Six Steps That Will Help You Reach Your Financial Goals

A smooth financial plan is one that caters to your needs and life goals. Here are six steps that financial planners take to ensure there are no gaps
Six Steps That Will Help You Reach Your Financial Goals

Goal-setting is an important exercise in financial planning. Apart from helping you plan well for your financial goals, it can also give clarity on how you want your life to look like in the future.

“Basically, financial planning is a blueprint of your financial goals. Almost all such plans include your life and financial goals, an analysis of the current finances, and an outline of how you would accomplish the goals you’ve set,” says Renu Maheshwari, chief executive officer and principal advisor, Finzscholarz Wealth Manager and a Sebi-registered investment advisor.

While some prefer doing it themselves, if you don’t have the time or the required knowhow, it is advisable to approach a Sebi-registered investment advisor who can understand your needs and tailor your portfolio accordingly.

Here are some of the steps that planners help you take. These involve assessing your need and making make room for them by channelising your expenses and investments accordingly.

Budgeting

Budgeting is an important aspect of financial planning. It helps a planner determine where the money is going and where you can cut back to meet your goals. A budget calculator can help you assess whether your money is getting spent on unnecessary things. It helps you to allocate your funds to different categories.

When you are listing down your expenses, you must separate it into two baskets. The first for discretionary costs such as groceries and rent, and the second for non-discretionary costs such as a gym membership or dining out.

Managing Liquidity

A major component of financial planning is liquidity management. In this case, a certain amount of money is kept aside for unforeseen events. “When you keep money aside for your short-term unexpected needs such as repairing a house, a medical emergency, or buying a gift for a relative or a friend for a sudden event, you end up saving yourself from a credit card debt-trap,” says Maheshwari.

Financing Large Purchases

We all have to make those large purchases in our lifetimes, like buying a house, a car, investing in college education, wedding shopping, among others. A lot of these purchases involve borrowing because of the high cost. In some cases, people fully or partly fund the purchase on their own.

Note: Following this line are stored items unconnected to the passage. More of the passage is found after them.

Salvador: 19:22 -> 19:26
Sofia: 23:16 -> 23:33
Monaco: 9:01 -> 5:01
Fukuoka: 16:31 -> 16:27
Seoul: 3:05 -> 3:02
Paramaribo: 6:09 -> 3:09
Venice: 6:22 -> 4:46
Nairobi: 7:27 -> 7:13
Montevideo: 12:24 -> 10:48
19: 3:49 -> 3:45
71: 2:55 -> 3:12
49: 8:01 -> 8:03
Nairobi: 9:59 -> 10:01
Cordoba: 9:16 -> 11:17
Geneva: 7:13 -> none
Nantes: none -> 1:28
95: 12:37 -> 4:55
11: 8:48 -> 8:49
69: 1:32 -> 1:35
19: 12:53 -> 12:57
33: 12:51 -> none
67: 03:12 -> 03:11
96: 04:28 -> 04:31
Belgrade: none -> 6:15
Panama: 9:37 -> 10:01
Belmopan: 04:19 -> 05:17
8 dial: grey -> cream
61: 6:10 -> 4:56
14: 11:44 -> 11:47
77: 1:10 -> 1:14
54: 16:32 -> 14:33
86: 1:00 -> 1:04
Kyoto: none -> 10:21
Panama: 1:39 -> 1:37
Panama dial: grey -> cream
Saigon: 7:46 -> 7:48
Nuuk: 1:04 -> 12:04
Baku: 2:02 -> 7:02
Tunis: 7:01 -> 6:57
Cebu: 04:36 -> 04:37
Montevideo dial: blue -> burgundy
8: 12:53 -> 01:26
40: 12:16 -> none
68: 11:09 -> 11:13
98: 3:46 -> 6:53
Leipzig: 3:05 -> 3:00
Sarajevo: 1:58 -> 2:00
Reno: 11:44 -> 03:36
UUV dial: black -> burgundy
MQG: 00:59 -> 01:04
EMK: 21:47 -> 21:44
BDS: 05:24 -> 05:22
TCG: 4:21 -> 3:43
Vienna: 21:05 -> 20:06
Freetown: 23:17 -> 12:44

“When you are saving for large purchases, you need to deploy your money in such a way, that it gives you a higher rate of return than a regular savings account,” adds Maheshwari.

Managing Your Risk

This is an essential part of financial planning. An optimum financial plan makes room for eventualities. It considers some key questions. What will happen if you are no longer able to work or perform your duties due to medical condition? What if you lose your job and are unable to find another for the next few months? A plan encourages you to keep aside emergency funds to manage potential risks to the earnings of the family.

Investing Your Money

This is one of the key responsibilities that financial planners provide to their clients. There are different ways to invest your surplus funds or income. Each of such ways have different tax implications or risk and return characteristics. Financial planners helps assess your needs and suggest suitable instruments that can fulfil those.

“Tax management is an essential strategy to protect your investment returns. There are several tax-reduction methods and strategies for wealth creation and tax-free income,” says Maheshwari.

Long-term goals such as retirement can be catered to with planned investing.

With the help of a financial planner, you also need to evaluate transfer of your wealth to your heirs.